So while it may delay sex for a bit, it does little to help in every other area. Isn’t that a strike against abstinence-only sex education? Wouldn’t it make more sense to teach abstinence along with information about birth control and condoms?
I mean, what’s more important: having safer sex at a younger age or having unsafe sex at a slightly older age?
My money’s easily on the first option. I’m not advocating sex for minors, but if people are going to have it, better to do it safely.
The Washington Post quotes Elder once again:
Randy Elder of the CDC, who works with the task force, disputed [the minority] argument, saying the critics’ case was flawed.
“All of those points were considered by the task force.
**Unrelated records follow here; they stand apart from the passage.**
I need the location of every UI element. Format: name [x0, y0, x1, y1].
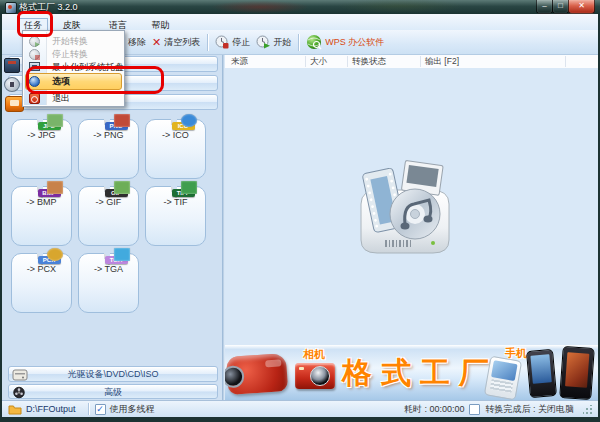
clear-list-icon: ✕ [152, 37, 161, 48]
audio-section-icon [4, 77, 20, 92]
pcx-file-icon: PCX [41, 253, 43, 265]
to-bmp-label: -> BMP [12, 197, 71, 207]
maximize-button[interactable]: □ [552, 0, 569, 14]
after-done-label: 转换完成后 : 关闭电脑 [485, 403, 574, 416]
to-png-label: -> PNG [79, 130, 138, 140]
banner-title: 格式工厂 [335, 353, 505, 394]
to-bmp-button[interactable]: BMP -> BMP [11, 186, 72, 246]
jpg-file-icon: JPG [41, 119, 43, 131]
camera-label: 相机 [303, 347, 325, 362]
column-status[interactable]: 转换状态 [352, 56, 386, 68]
camcorder-image [226, 353, 289, 395]
to-pcx-label: -> PCX [12, 264, 71, 274]
annotation-box-options [26, 66, 164, 94]
clear-list-label: 清空列表 [164, 36, 200, 49]
column-separator [305, 56, 306, 67]
smartphone-image [559, 346, 595, 400]
minimize-button[interactable]: – [536, 0, 553, 14]
to-jpg-button[interactable]: JPG -> JPG [11, 119, 72, 179]
to-tif-label: -> TIF [146, 197, 205, 207]
compact-camera-image [295, 363, 335, 389]
title-bar: 格式工厂 3.2.0 – □ ✕ [0, 0, 600, 14]
file-list-area[interactable] [225, 68, 598, 345]
shutdown-checkbox[interactable] [469, 404, 480, 415]
clear-list-button[interactable]: ✕ 清空列表 [149, 34, 203, 51]
advanced-section-label: 高级 [104, 387, 122, 397]
stop-convert-label: 停止转换 [52, 49, 88, 59]
stop-button[interactable]: 停止 [212, 33, 253, 51]
to-tif-button[interactable]: TIFF -> TIF [145, 186, 206, 246]
jpg-thumb [47, 114, 63, 127]
column-separator [565, 56, 566, 67]
column-size[interactable]: 大小 [310, 56, 327, 68]
format-factory-logo [345, 150, 465, 265]
to-ico-button[interactable]: ICO -> ICO [145, 119, 206, 179]
to-pcx-button[interactable]: PCX -> PCX [11, 253, 72, 313]
remove-label: 移除 [128, 36, 146, 49]
multithread-checkbox[interactable]: ✓ [95, 404, 106, 415]
png-thumb [114, 114, 130, 127]
start-convert-label: 开始转换 [52, 36, 88, 46]
to-png-button[interactable]: PNG -> PNG [78, 119, 139, 179]
start-button[interactable]: 开始 [253, 33, 294, 51]
stop-convert-icon [29, 49, 40, 60]
annotation-box-task-menu [17, 11, 53, 37]
bmp-file-icon: BMP [41, 186, 43, 198]
statusbar-separator [88, 403, 89, 415]
column-source[interactable]: 来源 [231, 56, 248, 68]
bmp-thumb [47, 181, 63, 194]
png-file-icon: PNG [108, 119, 110, 131]
exit-label: 退出 [52, 93, 70, 103]
white-phone-image [484, 356, 522, 400]
tga-thumb [114, 248, 130, 261]
column-separator [420, 56, 421, 67]
ico-file-icon: ICO [175, 119, 177, 131]
rom-section-label: 光驱设备\DVD\CD\ISO [67, 369, 158, 379]
section-bar-rom-device[interactable]: 光驱设备\DVD\CD\ISO [8, 366, 218, 382]
start-clock-icon [256, 35, 270, 49]
tif-thumb [181, 181, 197, 194]
to-tga-label: -> TGA [79, 264, 138, 274]
to-jpg-label: -> JPG [12, 130, 71, 140]
app-window: 格式工厂 3.2.0 – □ ✕ 任务 皮肤 语言 帮助 移除 ✕ 清空列表 停… [0, 0, 600, 422]
tif-file-icon: TIFF [175, 186, 177, 198]
stop-clock-icon [215, 35, 229, 49]
wps-globe-icon [306, 34, 322, 50]
elapsed-time: 耗时 : 00:00:00 [404, 403, 465, 416]
menu-bar: 任务 皮肤 语言 帮助 [2, 14, 598, 31]
stop-label: 停止 [232, 36, 250, 49]
menu-item-stop-convert[interactable]: 停止转换 [24, 48, 123, 61]
to-ico-label: -> ICO [146, 130, 205, 140]
section-bar-advanced[interactable]: 高级 [8, 384, 218, 399]
wps-label: WPS 办公软件 [325, 36, 384, 49]
status-bar: D:\FFOutput ✓ 使用多线程 耗时 : 00:00:00 转换完成后 … [2, 400, 598, 417]
gif-file-icon: GIF [108, 186, 110, 198]
output-path[interactable]: D:\FFOutput [26, 404, 76, 414]
column-separator [347, 56, 348, 67]
to-gif-label: -> GIF [79, 197, 138, 207]
exit-icon [29, 93, 40, 104]
start-label: 开始 [273, 36, 291, 49]
to-gif-button[interactable]: GIF -> GIF [78, 186, 139, 246]
start-convert-icon [29, 36, 40, 47]
close-button[interactable]: ✕ [568, 0, 595, 14]
toolbar-separator [207, 34, 208, 51]
pcx-thumb [47, 248, 63, 261]
gif-thumb [114, 181, 130, 194]
file-list-header: 来源 大小 转换状态 输出 [F2] [225, 55, 598, 69]
to-tga-button[interactable]: TGA -> TGA [78, 253, 139, 313]
tga-file-icon: TGA [108, 253, 110, 265]
ico-thumb [181, 114, 197, 127]
film-reel-icon [12, 386, 26, 399]
column-output[interactable]: 输出 [F2] [425, 56, 459, 68]
dark-phone-image [526, 349, 557, 398]
toolbar-separator [298, 34, 299, 51]
app-icon [5, 2, 17, 14]
output-folder-icon[interactable] [8, 404, 22, 415]
cd-drive-icon [12, 368, 28, 382]
promo-banner: 相机 格式工厂 手机 [225, 345, 598, 400]
multithread-label: 使用多线程 [110, 403, 155, 416]
wps-office-button[interactable]: WPS 办公软件 [303, 32, 387, 52]
resize-grip[interactable] [583, 405, 592, 414]
video-section-icon [4, 58, 20, 73]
They reflect a fundamental misunderstanding of a systematic review process,” he said. “The whole point of what we are doing is to aggregate data from as many studies that are critical to answering the question. What they were doing was chopping up the evidence into very fine subsets to poke holes.”
So there are two people in a large panel who think abstinence-only education works because of results in one area. The panel itself says when all the data is considered — not just a select handful of studies looking at one factor — there’s insufficient evidence in favor of abstinence-only sex education.
Moral of the story: the conservative media says abstinence-only sex education works like a charm.
You see how this works?
It’s gotten to the point where I just assume whatever the religious right says is a lie. Then I do 10 seconds of research to find the truth.